### [PROBLEM TO WORK ON]
Every line of the records below that holds the word "mobilă" belongs in the answer.

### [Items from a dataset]
--------------------

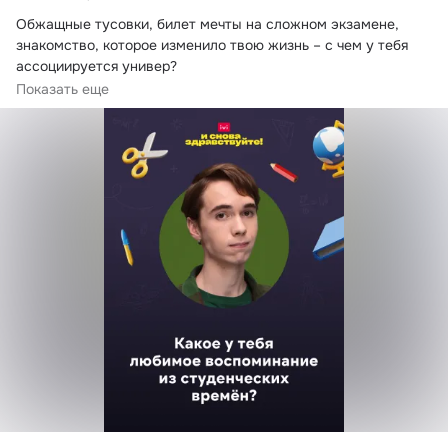
Обжащные тусовки, билет мечты на сложном экзамене, 
знакомство, которое изменило твою жизнь – с чем у тебя 
ассоциируется универ?
С тебя – самое яркое воспоминание в комментариях 💬
Показать еще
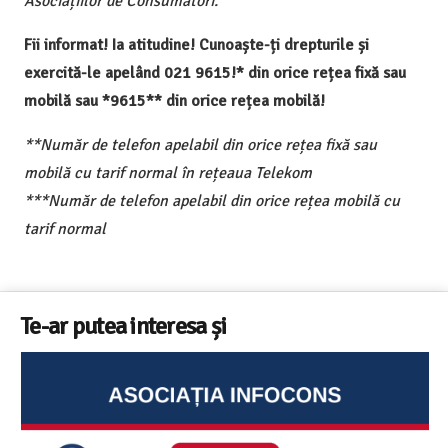
Asociațiilor de Consumatori.
Fii informat! Ia atitudine! Cunoaște-ți drepturile și
exercită-le apelând 021 9615!* din orice rețea fixă sau
mobilă sau *9615** din orice rețea mobilă!
**Număr de telefon apelabil din orice rețea fixă sau
mobilă cu tarif normal în rețeaua Telekom
***Număr de telefon apelabil din orice rețea mobilă cu
tarif normal
Te-ar putea interesa și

--------------------

### [RESULT]
mobilă sau *9615** din orice rețea mobilă!
mobilă cu tarif normal în rețeaua Telekom
***Număr de telefon apelabil din orice rețea mobilă cu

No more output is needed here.